Vegas Still Won’t Call It — But South Carolina’s Roster Moves Are Forcing Oddsmakers to Pay Attention

South Carolina just lost the national championship game to UCLA. They then went out and potentially built a better team. And yet, Las Vegas still won’t fully commit to crowning the Gamecocks as next year’s favorites. Here’s why that gap between perception and odds tells a fascinating story about the 2026-27 women’s basketball season before it even tips off.


The Context: A Painful Loss, Then a Powerful Response

When UCLA defeated South Carolina in the 2026 national championship game, the Bruins claimed their first title while the Gamecocks were left to regroup. Almost immediately, the first wave of 2026-27 championship odds dropped — and UConn, who South Carolina had soundly beaten in the semifinals, was installed as the favorite across BetMGM, Caesars Sportsbook, and FanDuel.

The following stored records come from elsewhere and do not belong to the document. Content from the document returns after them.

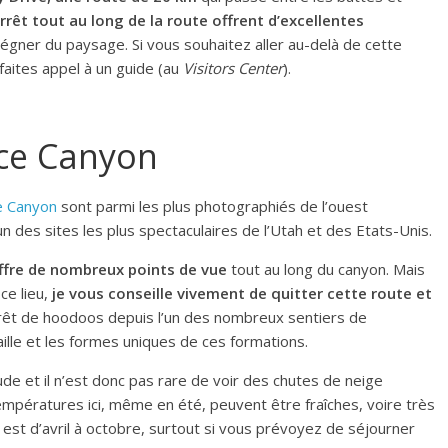
arrêt tout au long de la route offrent d’excellentes
égner du paysage. Si vous souhaitez aller au-delà de cette
faites appel à un guide (au
Visitors Center
).
yce Canyon
e Canyon
sont parmi les plus photographiés de l’ouest
un des sites les plus spectaculaires de l’Utah et des Etats-Unis.
ffre de nombreux points de vue
tout au long du canyon. Mais
e lieu,
je vous conseille vivement de quitter cette route et
orêt de hoodoos depuis l’un des nombreux sentiers de
ille et les formes uniques de ces formations.
ude et il n’est donc pas rare de voir des chutes de neige
empératures ici, même en été, peuvent être fraîches, voire très
c est d’avril à octobre, surtout si vous prévoyez de séjourner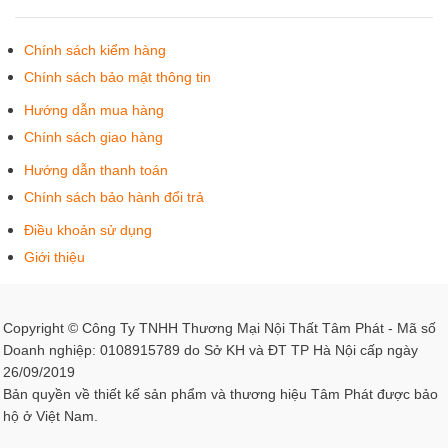
Chính sách kiểm hàng
Chính sách bảo mật thông tin
Hướng dẫn mua hàng
Chính sách giao hàng
Hướng dẫn thanh toán
Chính sách bảo hành đổi trả
Điều khoản sử dụng
Giới thiệu
Copyright © Công Ty TNHH Thương Mại Nội Thất Tâm Phát - Mã số
Doanh nghiệp: 0108915789 do Sở KH và ĐT TP Hà Nội cấp ngày
26/09/2019
Bản quyền về thiết kế sản phẩm và thương hiệu Tâm Phát được bảo
hộ ở Việt Nam.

That initial line felt more like a reflexive lean on UConn’s brand than a true reflection of roster reality. And what happened next proved exactly that.


The Moves That Changed Everything

South Carolina didn’t sulk. The Gamecocks attacked the offseason with precision, adding Texas guard Jordan Lee and third-ranked freshman Oliviyah Edwards through the portal and roster additions — then received perhaps the biggest boost of all when Ashlyn Watkins, a dynamic force who sat out the entire previous season, was confirmed to be returning to the fold.

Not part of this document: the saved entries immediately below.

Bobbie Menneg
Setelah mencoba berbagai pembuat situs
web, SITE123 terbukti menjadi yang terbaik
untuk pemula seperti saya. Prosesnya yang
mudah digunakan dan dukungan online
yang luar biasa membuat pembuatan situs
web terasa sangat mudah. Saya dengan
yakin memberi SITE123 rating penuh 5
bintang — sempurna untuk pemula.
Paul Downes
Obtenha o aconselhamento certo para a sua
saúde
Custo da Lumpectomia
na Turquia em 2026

For the broader college basketball world, those moves were more than enough. Pundits and analysts widely declared South Carolina the clear frontrunner for next year’s title. The Gamecocks appeared to have addressed every conceivable weakness while retaining the core of an already elite program.

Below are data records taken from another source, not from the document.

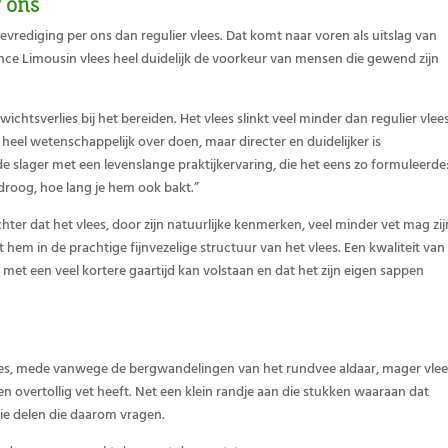
 ons
rediging per ons dan regulier vlees. Dat komt naar voren als uitslag van
rance Limousin vlees heel duidelijk de voorkeur van mensen die gewend zijn
chtsverlies bij het bereiden. Het vlees slinkt veel minder dan regulier vlee
 heel wetenschappelijk over doen, maar directer en duidelijker is
 slager met een levenslange praktijkervaring, die het eens zo formuleerde
 droog, hoe lang je hem ook bakt.”
chter dat het vlees, door zijn natuurlijke kenmerken, veel minder vet mag zij
it hem in de prachtige fijnvezelige structuur van het vlees. Een kwaliteit van
n met een veel kortere gaartijd kan volstaan en dat het zijn eigen sappen
es, mede vanwege de bergwandelingen van het rundvee aldaar, mager vlee
overtollig vet heeft. Net een klein randje aan die stukken waaraan dat
 die delen die daarom vragen.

Vegas, however, responded with measured — but meaningful — movement.


Breaking Down the Odds Shift

The numbers tell a compelling story of a program closing the gap in real time.

At BetMGM, South Carolina moved from +400 to +300, while UConn slipped from +175 to +225 — a clear signal that money and market confidence is flowing toward the Gamecocks. The gap between the two programs narrowed significantly, though UConn still holds the edge.

Caesars Sportsbook told a similar tale. UConn drifted from +180 to +230 as South Carolina surged from +400 all the way to +260 — the most aggressive single-book movement outside of FanDuel.

The most dramatic shift, however, came from FanDuel, where South Carolina rocketed from +470 to +250 — pulling dead even with UConn (+250) to become co-favorites. That’s a staggering swing that reflects just how seriously the market is now taking what Beamer’s staff assembled this offseason. Meanwhile, Southern Cal — which started as high as second on some books — quietly slipped to third across the board despite minimal odds movement, a casualty of South Carolina’s surge rather than any decline of their own.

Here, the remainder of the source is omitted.